Although the importance of membrane dynamics during viral infection has been established, several questions remain unanswered. It remains unclear how proteins from distinct viruses and host cells use the same intracellular membrane compartments or events (e.g. autophagy) to achieve viral replication, without affecting important cellular processes. Conversely, it is not clear why viruses replicate in different subcellular membrane compartments, how they move across membranes and which host factors are involved in these events. Similarly, we still do not know how these changes in membrane dynamics enable viruses to avoid immune responses. Indeed, it remains unclear whether rearranging intracellular organelles enables viruses to escape the anti‐replicative activity of natural restriction factors, such as apolipoprotein B mRNA‐editing enzyme‐catalytic, polypeptide‐like 3 (APOBEC3) proteins, Tetherin (BST‐2/CD317/HM1.24) or SAMHD1 (sterile alpha motif (SAM) and histidine‐aspartate (HD) domain‐containing protein 1) for HIV‐1 149. Resolving these issues will help decipher how viruses rearrange membranes during their infection cycle, thereby aiding the design of new antiviral strategies that target these dynamic viral‐cell interactions and combat viral infection. These findings may also produce innovations in non‐viral gene delivery systems to tackle tumours and immune diseases.
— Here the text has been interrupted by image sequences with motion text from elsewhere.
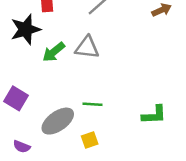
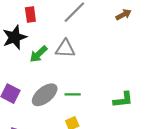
gray ellipse: (58, 121) -> (45, 95), moved

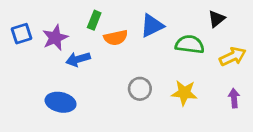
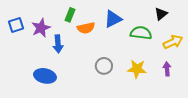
blue arrow: (78, 59) -> (58, 44), turned -78
purple arrow: (234, 98) -> (167, 69), moved

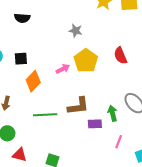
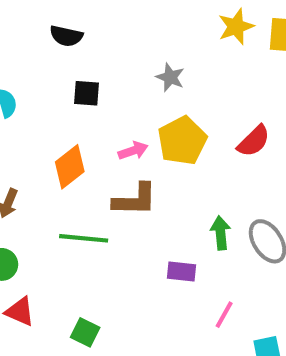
red semicircle: (120, 56) -> (254, 141), turned -120
black square: (21, 59) -> (86, 93), moved
brown L-shape: (78, 106) -> (135, 200), moved
green arrow: (113, 113) -> (221, 233), moved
New technical developments, such as more powerful microscopy systems 4, 8, 135, 150, will allow dynamic viral trafficking and egression to be studied in cells with better spatial and temporal resolution. Such information will further our understanding of the viral infection process and of how viruses succeed in deceiving the host's immune responses.

Conflict of Interest

The authors have no competing interests to declare.